HIV Glycoprotein

HIV Glycoprotein

It is estimated that around 37 million people are living with an HIV infection. The molecule on the surface of HIV that recognises host cells and enables the virus to get inside them is depicted in our calendar image for January.

The env gene of HIV encodes a protein called gp160. Gp160 associates with two other copies of itself to form trimers on the surface of the viral membrane, a location in which it can interact with the outside world. Gp160 is cleaved as the virus is produced to form two mature proteins, gp120 and gp41. These remain together and enable to virus to find and stick to the cells it infects, and to get inside them. This is the first stage in the virus replicating itself- because HIV, like all viruses, needs to get inside a cell and ‘hijack’ its machinery to reproduce. Gp120 is responsible for binding to a specific receptor on human cell surfaces (a protein called CD4). Gp41 on the other hand drives the huge changes in shape needed to fuse the viral and host membranes. Ebola glycoprotein, a previous featured structure, serves the same function to recognise host cells and internalise the virus.
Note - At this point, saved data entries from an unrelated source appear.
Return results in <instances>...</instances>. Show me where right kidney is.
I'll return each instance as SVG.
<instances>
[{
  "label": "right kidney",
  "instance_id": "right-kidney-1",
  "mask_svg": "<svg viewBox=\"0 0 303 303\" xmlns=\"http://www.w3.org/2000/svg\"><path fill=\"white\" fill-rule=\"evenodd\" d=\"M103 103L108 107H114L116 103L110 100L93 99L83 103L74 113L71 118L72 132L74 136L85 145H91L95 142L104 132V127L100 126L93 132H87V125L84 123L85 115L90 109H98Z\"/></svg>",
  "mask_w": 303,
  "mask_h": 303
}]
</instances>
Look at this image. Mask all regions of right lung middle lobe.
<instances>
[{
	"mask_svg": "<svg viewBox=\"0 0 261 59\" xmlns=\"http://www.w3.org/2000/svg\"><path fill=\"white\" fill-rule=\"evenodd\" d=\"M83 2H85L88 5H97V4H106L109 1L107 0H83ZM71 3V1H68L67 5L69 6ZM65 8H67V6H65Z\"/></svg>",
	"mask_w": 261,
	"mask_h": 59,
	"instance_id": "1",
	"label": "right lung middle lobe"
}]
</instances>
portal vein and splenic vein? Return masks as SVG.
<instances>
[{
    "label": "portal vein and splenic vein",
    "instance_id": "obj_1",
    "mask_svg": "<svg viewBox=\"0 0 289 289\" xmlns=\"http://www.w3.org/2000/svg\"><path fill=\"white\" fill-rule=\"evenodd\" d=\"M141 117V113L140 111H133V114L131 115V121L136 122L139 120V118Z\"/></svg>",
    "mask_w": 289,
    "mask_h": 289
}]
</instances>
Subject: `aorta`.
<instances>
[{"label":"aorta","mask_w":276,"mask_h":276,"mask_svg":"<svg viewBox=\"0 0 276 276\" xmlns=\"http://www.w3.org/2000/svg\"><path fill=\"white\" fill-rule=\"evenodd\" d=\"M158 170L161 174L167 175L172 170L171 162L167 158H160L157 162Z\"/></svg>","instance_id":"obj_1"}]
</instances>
At the centre of the glyoprotein trimer is a helix which is part of gp41. It is around this helix that the trimer is organised and which serves as an anchor around which the protein alters its shape- like a transformer toy- on fusing with the host cell membrane.
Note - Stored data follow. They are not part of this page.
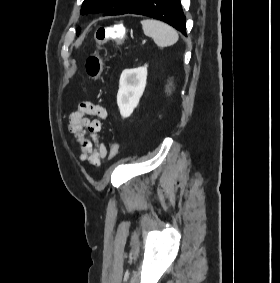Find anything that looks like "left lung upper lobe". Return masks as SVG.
<instances>
[{
  "mask_svg": "<svg viewBox=\"0 0 280 283\" xmlns=\"http://www.w3.org/2000/svg\"><path fill=\"white\" fill-rule=\"evenodd\" d=\"M143 0H84L81 14L103 13L104 15L126 14Z\"/></svg>",
  "mask_w": 280,
  "mask_h": 283,
  "instance_id": "obj_1",
  "label": "left lung upper lobe"
}]
</instances>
Because the envelope glycoprotein is critical for infection, it is an obvious target for HIV therapy and thus the subject of much research. If the body can produce antibodies to the envelope glycoprotein, the virus can be prevented from binding to, and infecting human cells. Vaccines could aid in raising antibodies, but unfortunately, the envelope glycoprotein is extremely variable due to the high mutation rate of the virus, and also masked by extensive glycosylation, both features which make raising antibodies difficult. There are many structures in the PDB of fragments of glycoprotein bound to antibodies, in efforts to understand the their interaction. While there are many promising studies on creating an HIV vaccine, some in clinical trials, no vaccine is yet available. The HIV envelope glycoprotein is a challenging protein to study by X-ray crystallography as it sits in a membrane, it is heavily glycosylated and conformationally heterogenous. Electron microscopy is better placed to study proteins with these characteristics and the image in our calendar is based on the cryoEM map of the envelope glycoprotein solved by Sriram Subramaniam's group. The ap is available in our sister archive EMDB. with code EMD-2482 and the atomic model in the PDB is code 4cc8

The art was created by Anna Valchanova, a former student at Stephen Perse School in Cambridge, UK. The protein is depicted in layers of yarn. Each layer is abstracted further from the original structure underneath the map of organza fabric, reflecting the high mutation rate that is typical of HIV. This is set against a backdrop of newspaper clippings documenting the social impacts of this virus. At the centre of the envelope glycoprotein are the three important and conserved helices.